Your goal: What lines of the data below hold the string "Portugal"? Copy each one.

Source information:

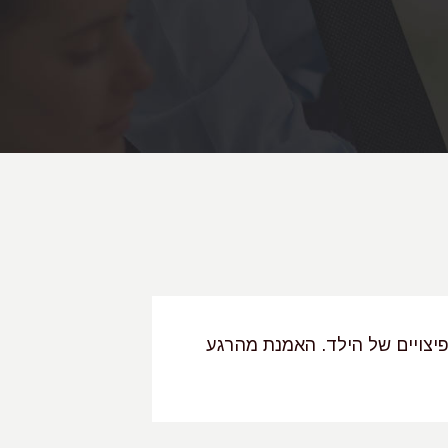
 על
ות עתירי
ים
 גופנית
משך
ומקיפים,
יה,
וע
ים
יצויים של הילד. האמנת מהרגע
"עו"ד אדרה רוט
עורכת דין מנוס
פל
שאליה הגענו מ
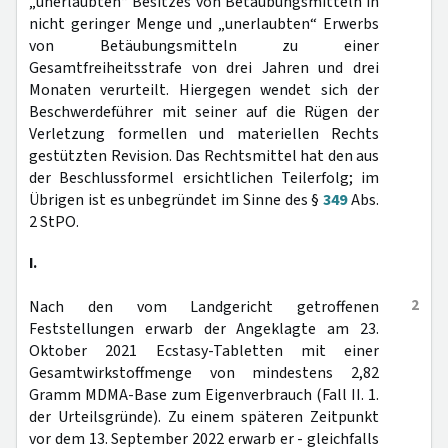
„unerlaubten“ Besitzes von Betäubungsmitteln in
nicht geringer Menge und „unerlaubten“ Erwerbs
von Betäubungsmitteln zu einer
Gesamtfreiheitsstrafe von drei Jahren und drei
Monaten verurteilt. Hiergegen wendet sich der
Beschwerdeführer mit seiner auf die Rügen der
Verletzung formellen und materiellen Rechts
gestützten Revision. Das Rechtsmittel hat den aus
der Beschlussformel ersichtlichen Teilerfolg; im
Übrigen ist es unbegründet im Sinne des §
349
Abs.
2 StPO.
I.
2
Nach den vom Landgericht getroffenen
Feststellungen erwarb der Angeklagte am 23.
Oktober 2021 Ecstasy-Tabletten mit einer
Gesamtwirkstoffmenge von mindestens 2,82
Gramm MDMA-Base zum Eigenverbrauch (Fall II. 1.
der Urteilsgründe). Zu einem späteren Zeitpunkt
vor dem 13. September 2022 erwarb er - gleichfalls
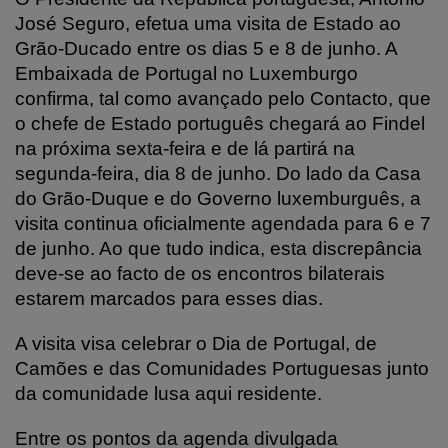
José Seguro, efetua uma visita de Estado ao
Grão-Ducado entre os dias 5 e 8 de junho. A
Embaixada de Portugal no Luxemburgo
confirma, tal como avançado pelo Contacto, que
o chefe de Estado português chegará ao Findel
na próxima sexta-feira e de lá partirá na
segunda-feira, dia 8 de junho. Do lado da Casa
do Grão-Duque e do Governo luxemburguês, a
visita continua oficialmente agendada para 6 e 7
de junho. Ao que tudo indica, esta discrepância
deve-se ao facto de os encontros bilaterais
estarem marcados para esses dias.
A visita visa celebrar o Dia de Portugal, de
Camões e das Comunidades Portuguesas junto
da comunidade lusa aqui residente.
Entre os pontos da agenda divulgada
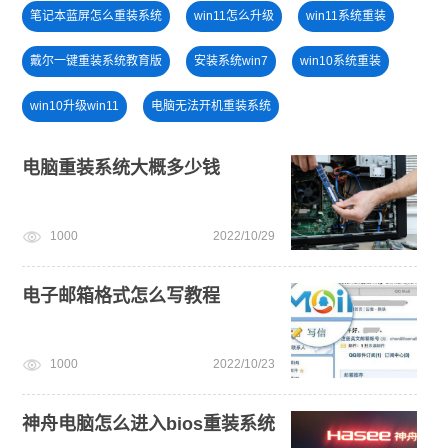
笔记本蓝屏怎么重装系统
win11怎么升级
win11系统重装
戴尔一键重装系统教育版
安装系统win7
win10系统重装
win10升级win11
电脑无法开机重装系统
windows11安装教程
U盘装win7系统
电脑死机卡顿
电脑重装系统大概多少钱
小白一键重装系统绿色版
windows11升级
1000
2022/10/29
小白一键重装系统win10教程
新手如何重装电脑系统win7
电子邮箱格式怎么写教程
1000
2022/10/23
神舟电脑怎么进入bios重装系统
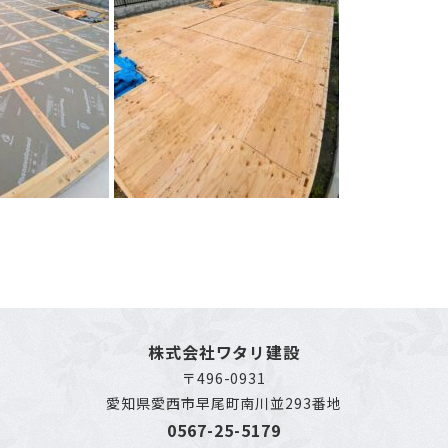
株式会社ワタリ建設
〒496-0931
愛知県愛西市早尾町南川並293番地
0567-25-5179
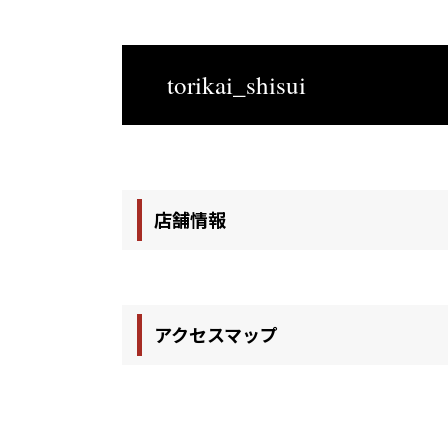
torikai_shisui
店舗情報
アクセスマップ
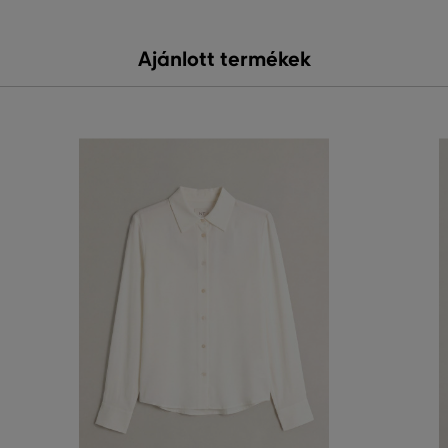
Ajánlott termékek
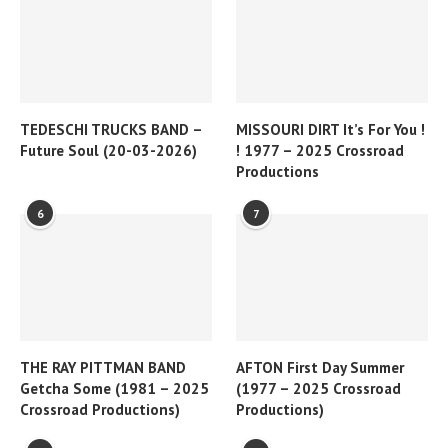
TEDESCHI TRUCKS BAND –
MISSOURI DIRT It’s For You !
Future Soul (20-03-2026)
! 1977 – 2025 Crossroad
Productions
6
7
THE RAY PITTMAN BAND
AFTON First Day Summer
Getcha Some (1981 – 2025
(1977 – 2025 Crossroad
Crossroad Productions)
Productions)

Finished task:
Embaixada de Portugal no Luxemburgo
A visita visa celebrar o Dia de Portugal, de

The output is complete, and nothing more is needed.